• Filipe Manana's avatar
    btrfs: fix directory logging due to race with concurrent index key deletion · 8bb6898d
    Filipe Manana authored
    
    
    Sometimes we log a directory without holding its VFS lock, so while we
    logging it, dir index entries may be added or removed. This typically
    happens when logging a dentry from a parent directory that points to a
    new directory, through log_new_dir_dentries(), or when while logging
    some other inode we also need to log its parent directories (through
    btrfs_log_all_parents()).
    
    This means that while we are at log_dir_items(), we may not find a dir
    index key we found before, because it was deleted in the meanwhile, so
    a call to btrfs_search_slot() may return 1 (key not found).
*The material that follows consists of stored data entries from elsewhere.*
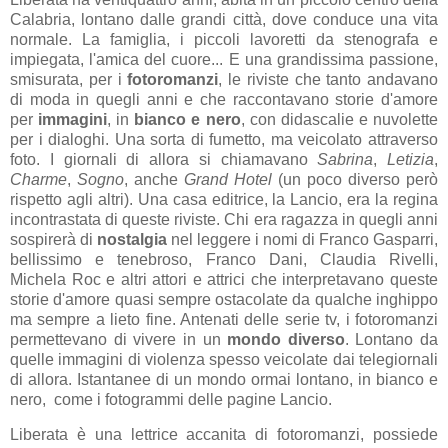
Calabria, lontano dalle grandi città, dove conduce una vita
normale. La famiglia, i piccoli lavoretti da stenografa e
impiegata, l'amica del cuore... E una grandissima passione,
smisurata, per i
fotoromanzi
, le riviste che tanto andavano
di moda in quegli anni e che raccontavano storie d'amore
per
immagini
, in
bianco e nero
, con didascalie e nuvolette
per i dialoghi. Una sorta di fumetto, ma veicolato attraverso
foto. I giornali di allora si chiamavano
Sabrina
,
Letizia
,
Charme
,
Sogno
, anche
Grand
Hotel
(un poco diverso però
rispetto agli altri). Una casa editrice, la Lancio, era la regina
incontrastata di queste riviste. Chi era ragazza in quegli anni
sospirerà di
nostalgia
nel leggere i nomi di Franco Gasparri,
bellissimo e tenebroso, Franco Dani, Claudia Rivelli,
Michela Roc e altri attori e attrici che interpretavano queste
storie d'amore quasi sempre ostacolate da qualche inghippo
ma sempre a lieto fine. Antenati delle serie tv, i fotoromanzi
permettevano di vivere in un
mondo diverso
. Lontano da
quelle immagini di violenza spesso veicolate dai telegiornali
di allora. Istantanee di un mondo ormai lontano, in bianco e
nero, come i fotogrammi delle pagine Lancio.
Liberata è una lettrice accanita di fotoromanzi, possiede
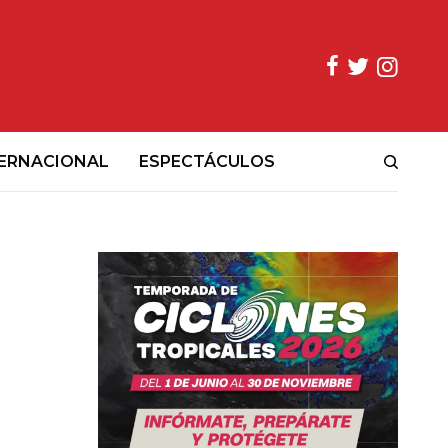
ERNACIONAL
ESPECTÁCULOS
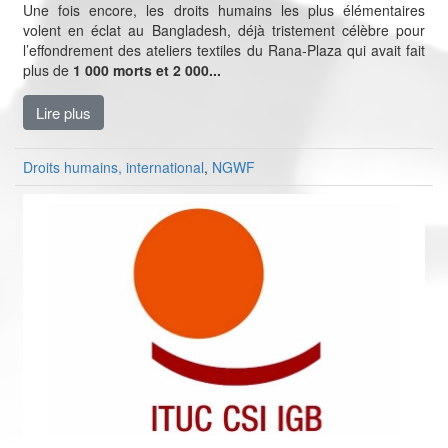
Une fois encore, les droits humains les plus élémentaires
volent en éclat au Bangladesh, déjà tristement célèbre pour
l’effondrement des ateliers textiles du Rana-Plaza qui avait fait
plus de
1 000 morts et 2 000...
Lire plus
Droits humains, international
,
NGWF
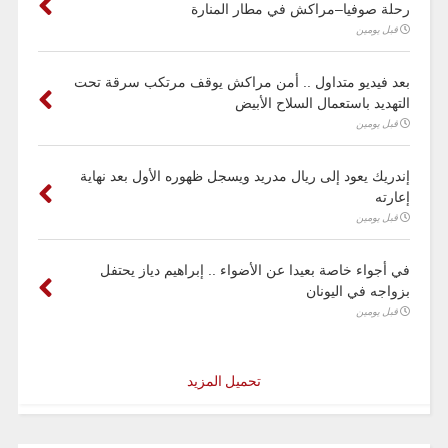
رحلة صوفيا–مراكش في مطار المنارة
قبل يومين
بعد فيديو متداول .. أمن مراكش يوقف مرتكب سرقة تحت
التهديد باستعمال السلاح الأبيض
قبل يومين
إندريك يعود إلى ريال مدريد ويسجل ظهوره الأول بعد نهاية
إعارته
قبل يومين
في أجواء خاصة بعيدا عن الأضواء .. إبراهيم دياز يحتفل
بزواجه في اليونان
قبل يومين
تحميل المزيد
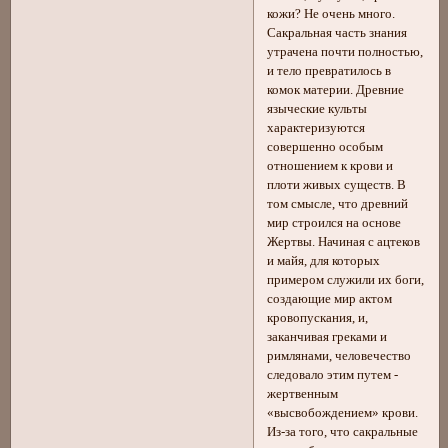
кожи? Не очень много.
Сакральная часть знания
утрачена почти полностью,
и тело превратилось в
комок материи. Древние
языческие культы
характеризуются
совершенно особым
отношением к крови и
плоти живых существ. В
том смысле, что древний
мир строился на основе
Жертвы. Начиная с ацтеков
и майя, для которых
примером служили их боги,
создающие мир актом
кровопускания, и,
заканчивая греками и
римлянами, человечество
следовало этим путем -
жертвенным
«высвобождением» крови.
Из-за того, что сакральные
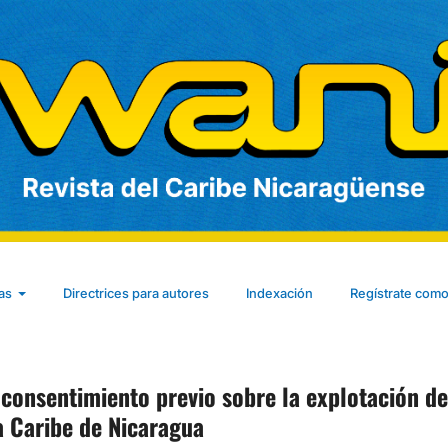
cas
Directrices para autores
Indexación
Regístrate como
consentimiento previo sobre la explotación de
a Caribe de Nicaragua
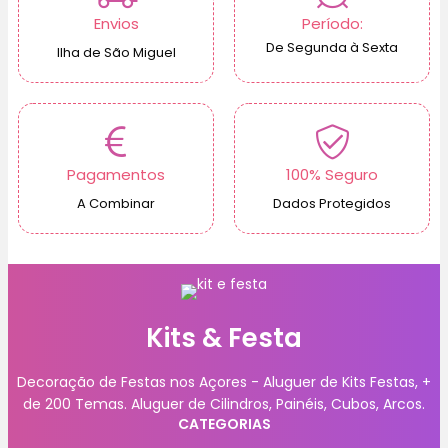
Envios
Período:
De Segunda à Sexta
Ilha de São Miguel
Pagamentos
100% Seguro
A Combinar
Dados Protegidos
Kits & Festa
Decoração de Festas nos Açores - Aluguer de Kits Festas, +
de 200 Temas. Aluguer de Cilindros, Painéis, Cubos, Arcos.
CATEGORIAS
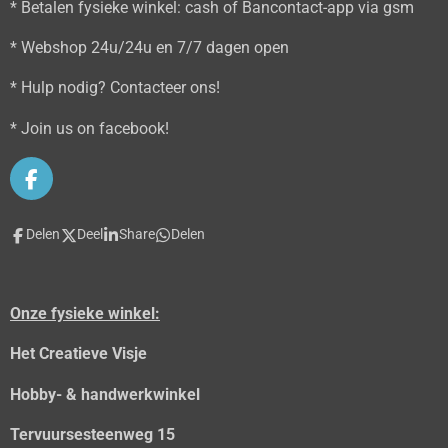
* Betalen fysieke winkel: cash of Bancontact-app via gsm
* Webshop 24u/24u en 7/7 dagen open
* Hulp nodig? Contacteer ons!
* Join us on facebook!
F
a
c
Delen
Deel
Share
Delen
e
b
o
o
Onze fysieke winkel:
k
Het Creatieve Visje
Hobby- & handwerkwinkel
Tervuursesteenweg 15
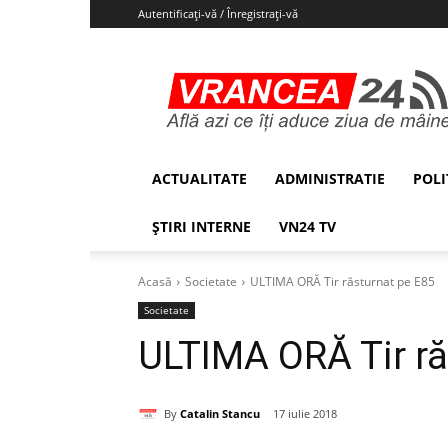
Autentificați-vă / Înregistrați-vă
Vrancea24
ACTUALITATE
ADMINISTRATIE
POLI
ȘTIRI INTERNE
VN24 TV
Acasă
Societate
ULTIMA ORĂ Tir răsturnat pe E85
Societate
ULTIMA ORĂ Tir ră
By
Catalin Stancu
17 iulie 2018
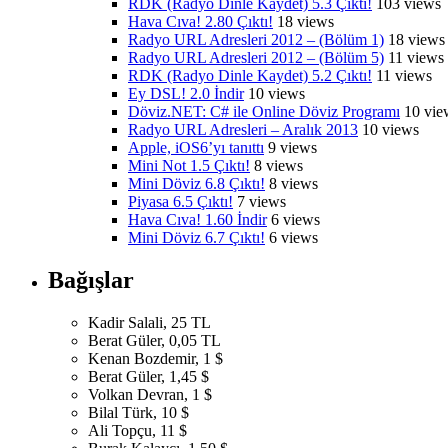
RDK (Radyo Dinle Kaydet) 5.3 Çıktı!
103 views
Hava Cıva! 2.80 Çıktı!
18 views
Radyo URL Adresleri 2012 – (Bölüm 1)
18 views
Radyo URL Adresleri 2012 – (Bölüm 5)
11 views
RDK (Radyo Dinle Kaydet) 5.2 Çıktı!
11 views
Ey DSL! 2.0 İndir
10 views
Döviz.NET: C# ile Online Döviz Programı
10 vie
Radyo URL Adresleri – Aralık 2013
10 views
Apple, iOS6’yı tanıttı
9 views
Mini Not 1.5 Çıktı!
8 views
Mini Döviz 6.8 Çıktı!
8 views
Piyasa 6.5 Çıktı!
7 views
Hava Cıva! 1.60 İndir
6 views
Mini Döviz 6.7 Çıktı!
6 views
Bağışlar
Kadir Salali, 25 TL
Berat Güler, 0,05 TL
Kenan Bozdemir, 1 $
Berat Güler, 1,45 $
Volkan Devran, 1 $
Bilal Türk, 10 $
Ali Topçu, 11 $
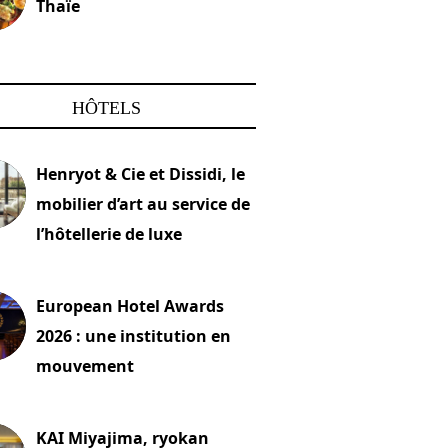
Thaïe
22 mars 2024
HÔTELS
Henryot & Cie et Dissidi, le
mobilier d’art au service de
l’hôtellerie de luxe
2026
European Hotel Awards
2026 : une institution en
mouvement
let 2026
KAI Miyajima, ryokan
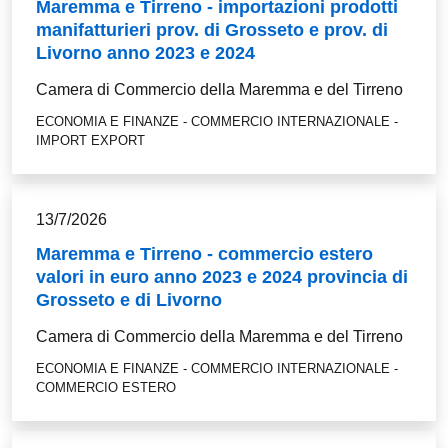
Maremma e Tirreno - importazioni prodotti
manifatturieri prov. di Grosseto e prov. di
Livorno anno 2023 e 2024
Camera di Commercio della Maremma e del Tirreno
ECONOMIA E FINANZE - COMMERCIO INTERNAZIONALE -
IMPORT EXPORT
13/7/2026
Maremma e Tirreno - commercio estero
valori in euro anno 2023 e 2024 provincia di
Grosseto e di Livorno
Camera di Commercio della Maremma e del Tirreno
ECONOMIA E FINANZE - COMMERCIO INTERNAZIONALE -
COMMERCIO ESTERO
In that case
    we return from log_dir_items() with a success value (the variable 'err'
    has a value of 0). This can lead to a few problems, specially in the case
    where the variable 'last_offset' has a value of (u64)-1 (and it's
    initialized to that when it was declared):
    
    1) By returning from log_dir_items() with success (0) and a value of
       (u64)-1 for '*last_offset_ret', we end up not logging any other dir
       index keys that follow the missing, just deleted, index key. The
       (u64)-1 value makes log_directory_changes() not call log_dir_items()
       again;
    
    2) Before returning with success (0), log_dir_items(), will log a dir
       index range item covering a range from the last old dentry index
       (stored in the variable 'last_old_dentry_offset') to the value of
       'last_offset'. If 'last_offset' has a value of (u64)-1, then it means
       if the log is persisted and replayed after a power failure, it will
       cause deletion of all the directory entries that have an index number
       between last_old_dentry_offset + 1 and (u64)-1;
    
    3) We can end up returning from log_dir_items() with
       ctx->last_dir_item_offset having a lower value than
       inode->last_dir_index_offset, because the former is set to the current
       key we are processing at process_dir_items_leaf(), and at the end of
       log_directory_changes() we set inode->last_dir_index_offset to the
       current value of ctx->last_dir_item_offset. So if for example a
       deletion of a lower dir index key happened, we set
       ctx->last_dir_item_offset to that index value, then if we return from
       log_dir_items() because btrfs_search_slot() returned 1, we end up
       returning from log_dir_items() with success (0) and then
       log_directory_changes() sets inode->last_dir_index_offset to a lower
       value than it had before.
       This can result in unpredictable and unexpected behaviour when we
       need to log again the directory in the same transaction, and can result
       in ending up with a log tree leaf that has duplicated keys, as we do
       batch insertions of dir index keys into a log tree.
    
    So fix this by making log_dir_items() move on to the next dir index key
    if it does not find the one it was looking for.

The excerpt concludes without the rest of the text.